● What to work on
Reproduce, exactly, the lines of the material below from the line containing "453 301 999" through the line containing "При копировании материалов", with both end lines included and nothing else.
─── Exercise input ───
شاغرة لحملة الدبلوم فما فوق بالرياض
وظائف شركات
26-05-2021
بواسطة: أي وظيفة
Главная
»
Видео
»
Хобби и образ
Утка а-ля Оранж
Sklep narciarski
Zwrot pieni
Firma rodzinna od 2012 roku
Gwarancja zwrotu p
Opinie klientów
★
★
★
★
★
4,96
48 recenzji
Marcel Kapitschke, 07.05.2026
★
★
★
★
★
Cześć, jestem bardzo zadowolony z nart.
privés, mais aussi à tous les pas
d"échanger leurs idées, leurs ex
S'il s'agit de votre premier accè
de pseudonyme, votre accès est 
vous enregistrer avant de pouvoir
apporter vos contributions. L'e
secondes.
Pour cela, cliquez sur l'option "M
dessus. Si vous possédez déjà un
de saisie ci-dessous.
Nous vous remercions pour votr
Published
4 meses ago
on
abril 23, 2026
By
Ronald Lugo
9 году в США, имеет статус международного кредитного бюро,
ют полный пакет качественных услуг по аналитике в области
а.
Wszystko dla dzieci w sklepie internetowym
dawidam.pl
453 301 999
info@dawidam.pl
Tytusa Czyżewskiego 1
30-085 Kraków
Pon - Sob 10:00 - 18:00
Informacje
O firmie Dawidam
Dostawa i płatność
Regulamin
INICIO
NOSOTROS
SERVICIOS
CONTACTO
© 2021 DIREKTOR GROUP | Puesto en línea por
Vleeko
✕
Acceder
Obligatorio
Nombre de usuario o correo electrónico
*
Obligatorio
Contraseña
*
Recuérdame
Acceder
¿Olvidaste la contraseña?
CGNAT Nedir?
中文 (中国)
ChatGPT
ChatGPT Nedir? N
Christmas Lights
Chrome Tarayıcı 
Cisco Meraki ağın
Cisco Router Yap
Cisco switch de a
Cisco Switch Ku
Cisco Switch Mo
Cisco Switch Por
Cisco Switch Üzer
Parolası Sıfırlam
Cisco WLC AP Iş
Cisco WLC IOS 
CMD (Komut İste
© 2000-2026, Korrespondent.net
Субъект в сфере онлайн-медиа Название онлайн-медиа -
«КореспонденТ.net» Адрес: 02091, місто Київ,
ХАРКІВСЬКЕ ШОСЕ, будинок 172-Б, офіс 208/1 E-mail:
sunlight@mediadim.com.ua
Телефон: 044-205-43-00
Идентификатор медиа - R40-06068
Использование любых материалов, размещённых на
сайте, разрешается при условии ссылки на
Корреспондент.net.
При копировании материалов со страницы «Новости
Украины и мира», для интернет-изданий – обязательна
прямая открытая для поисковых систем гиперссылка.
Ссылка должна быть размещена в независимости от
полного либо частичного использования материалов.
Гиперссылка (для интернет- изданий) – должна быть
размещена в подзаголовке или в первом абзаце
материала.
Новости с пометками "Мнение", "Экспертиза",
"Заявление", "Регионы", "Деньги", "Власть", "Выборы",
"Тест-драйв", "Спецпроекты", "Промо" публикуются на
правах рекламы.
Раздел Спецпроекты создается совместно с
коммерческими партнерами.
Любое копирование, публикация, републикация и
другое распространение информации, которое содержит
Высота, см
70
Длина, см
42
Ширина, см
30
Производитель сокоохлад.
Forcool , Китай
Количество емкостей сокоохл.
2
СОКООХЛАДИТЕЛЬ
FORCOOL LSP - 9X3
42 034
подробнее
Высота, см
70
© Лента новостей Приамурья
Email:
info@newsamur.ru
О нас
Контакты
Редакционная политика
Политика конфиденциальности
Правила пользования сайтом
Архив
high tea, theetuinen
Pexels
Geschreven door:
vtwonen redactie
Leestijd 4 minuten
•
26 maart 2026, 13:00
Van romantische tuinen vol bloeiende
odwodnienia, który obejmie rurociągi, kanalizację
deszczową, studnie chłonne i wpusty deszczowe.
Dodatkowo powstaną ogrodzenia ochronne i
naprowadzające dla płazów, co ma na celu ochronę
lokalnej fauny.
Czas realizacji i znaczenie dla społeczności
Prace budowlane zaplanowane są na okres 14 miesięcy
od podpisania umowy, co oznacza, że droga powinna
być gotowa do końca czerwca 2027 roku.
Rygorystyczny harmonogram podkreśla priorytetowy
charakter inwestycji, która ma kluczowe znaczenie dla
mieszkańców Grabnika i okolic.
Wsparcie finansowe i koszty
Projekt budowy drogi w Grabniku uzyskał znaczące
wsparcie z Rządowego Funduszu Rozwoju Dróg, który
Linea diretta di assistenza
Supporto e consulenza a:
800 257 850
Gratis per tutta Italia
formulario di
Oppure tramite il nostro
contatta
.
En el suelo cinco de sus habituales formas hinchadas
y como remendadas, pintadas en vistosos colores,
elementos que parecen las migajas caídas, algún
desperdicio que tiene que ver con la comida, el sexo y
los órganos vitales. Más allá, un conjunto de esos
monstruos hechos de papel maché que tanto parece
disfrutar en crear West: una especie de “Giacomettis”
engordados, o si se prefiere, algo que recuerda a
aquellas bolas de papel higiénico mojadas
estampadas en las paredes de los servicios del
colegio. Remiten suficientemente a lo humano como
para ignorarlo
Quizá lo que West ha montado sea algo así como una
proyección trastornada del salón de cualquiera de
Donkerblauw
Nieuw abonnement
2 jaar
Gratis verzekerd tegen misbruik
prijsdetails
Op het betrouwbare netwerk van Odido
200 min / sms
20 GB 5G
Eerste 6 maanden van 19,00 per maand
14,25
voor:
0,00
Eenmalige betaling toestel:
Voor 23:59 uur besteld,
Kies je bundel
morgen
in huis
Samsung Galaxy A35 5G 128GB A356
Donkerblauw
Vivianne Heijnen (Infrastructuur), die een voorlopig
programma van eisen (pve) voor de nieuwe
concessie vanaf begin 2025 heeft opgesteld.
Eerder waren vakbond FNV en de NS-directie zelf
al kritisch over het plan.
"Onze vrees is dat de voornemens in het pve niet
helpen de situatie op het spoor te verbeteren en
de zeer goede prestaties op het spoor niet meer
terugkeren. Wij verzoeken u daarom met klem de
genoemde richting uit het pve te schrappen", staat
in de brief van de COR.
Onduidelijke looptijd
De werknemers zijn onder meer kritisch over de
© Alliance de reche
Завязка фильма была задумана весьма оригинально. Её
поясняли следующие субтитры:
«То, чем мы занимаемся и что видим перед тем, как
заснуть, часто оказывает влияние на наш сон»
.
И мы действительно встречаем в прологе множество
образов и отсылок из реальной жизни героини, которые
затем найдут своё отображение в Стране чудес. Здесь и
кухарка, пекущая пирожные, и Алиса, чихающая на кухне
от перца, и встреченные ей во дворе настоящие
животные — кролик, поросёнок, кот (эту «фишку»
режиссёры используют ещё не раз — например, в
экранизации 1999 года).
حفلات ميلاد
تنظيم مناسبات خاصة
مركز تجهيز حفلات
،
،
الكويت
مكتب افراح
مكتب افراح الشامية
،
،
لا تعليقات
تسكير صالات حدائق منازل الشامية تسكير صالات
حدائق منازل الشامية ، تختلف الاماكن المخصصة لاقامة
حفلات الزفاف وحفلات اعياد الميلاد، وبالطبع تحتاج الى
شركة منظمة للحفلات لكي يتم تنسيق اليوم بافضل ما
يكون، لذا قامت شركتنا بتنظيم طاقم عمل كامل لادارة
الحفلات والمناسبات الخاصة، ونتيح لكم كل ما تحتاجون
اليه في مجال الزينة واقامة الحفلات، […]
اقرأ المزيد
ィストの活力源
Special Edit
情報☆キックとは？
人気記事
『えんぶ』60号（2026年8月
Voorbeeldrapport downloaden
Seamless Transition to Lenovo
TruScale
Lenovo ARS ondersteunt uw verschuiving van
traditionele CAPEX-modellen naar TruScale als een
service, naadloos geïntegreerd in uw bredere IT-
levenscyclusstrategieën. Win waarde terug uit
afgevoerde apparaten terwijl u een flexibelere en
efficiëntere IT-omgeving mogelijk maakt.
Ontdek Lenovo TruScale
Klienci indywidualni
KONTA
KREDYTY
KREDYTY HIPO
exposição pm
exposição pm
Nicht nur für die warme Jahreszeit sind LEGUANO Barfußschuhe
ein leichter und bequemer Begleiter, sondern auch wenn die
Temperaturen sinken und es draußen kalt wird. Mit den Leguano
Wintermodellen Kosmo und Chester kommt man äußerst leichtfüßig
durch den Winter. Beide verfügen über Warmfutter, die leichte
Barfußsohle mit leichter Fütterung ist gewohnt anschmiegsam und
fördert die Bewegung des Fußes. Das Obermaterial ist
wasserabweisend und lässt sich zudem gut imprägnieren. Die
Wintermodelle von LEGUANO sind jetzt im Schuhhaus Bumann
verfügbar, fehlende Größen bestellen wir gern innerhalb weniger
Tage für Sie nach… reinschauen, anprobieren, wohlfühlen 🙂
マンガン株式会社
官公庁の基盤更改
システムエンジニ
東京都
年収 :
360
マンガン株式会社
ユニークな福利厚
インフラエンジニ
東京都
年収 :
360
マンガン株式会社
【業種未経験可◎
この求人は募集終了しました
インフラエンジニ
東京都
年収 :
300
───
● Task solution
453 301 999
info@dawidam.pl
Tytusa Czyżewskiego 1
30-085 Kraków
Pon - Sob 10:00 - 18:00
Informacje
O firmie Dawidam
Dostawa i płatność
Regulamin
INICIO
NOSOTROS
SERVICIOS
CONTACTO
© 2021 DIREKTOR GROUP | Puesto en línea por
Vleeko
✕
Acceder
Obligatorio
Nombre de usuario o correo electrónico
*
Obligatorio
Contraseña
*
Recuérdame
Acceder
¿Olvidaste la contraseña?
CGNAT Nedir?
中文 (中国)
ChatGPT
ChatGPT Nedir? N
Christmas Lights
Chrome Tarayıcı 
Cisco Meraki ağın
Cisco Router Yap
Cisco switch de a
Cisco Switch Ku
Cisco Switch Mo
Cisco Switch Por
Cisco Switch Üzer
Parolası Sıfırlam
Cisco WLC AP Iş
Cisco WLC IOS 
CMD (Komut İste
© 2000-2026, Korrespondent.net
Субъект в сфере онлайн-медиа Название онлайн-медиа -
«КореспонденТ.net» Адрес: 02091, місто Київ,
ХАРКІВСЬКЕ ШОСЕ, будинок 172-Б, офіс 208/1 E-mail:
sunlight@mediadim.com.ua
Телефон: 044-205-43-00
Идентификатор медиа - R40-06068
Использование любых материалов, размещённых на
сайте, разрешается при условии ссылки на
Корреспондент.net.
При копировании материалов со страницы «Новости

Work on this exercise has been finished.